Images aside, return all the entries exactly.

RECORD EXTRACTS »
*** Block opens ***

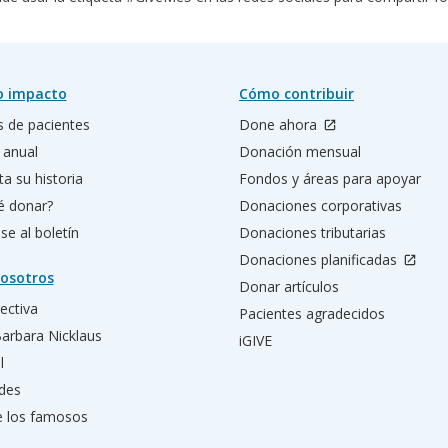
o impacto
Cómo contribuir
s de pacientes
Done ahora
 anual
Donación mensual
a su historia
Fondos y áreas para apoyar
é donar?
Donaciones corporativas
se al boletín
Donaciones tributarias
Donaciones planificadas
osotros
Donar artículos
rectiva
Pacientes agradecidos
Barbara Nicklaus
iGIVE
l
des
e los famosos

*** Block closes ***

WRITTEN REPLY »
o impacto
Cómo contribuir
s de pacientes
Done ahora
 anual
Donación mensual
a su historia
Fondos y áreas para apoyar
é donar?
Donaciones corporativas
se al boletín
Donaciones tributarias
Donaciones planificadas
osotros
Donar artículos
rectiva
Pacientes agradecidos
Barbara Nicklaus
iGIVE
l
des
e los famosos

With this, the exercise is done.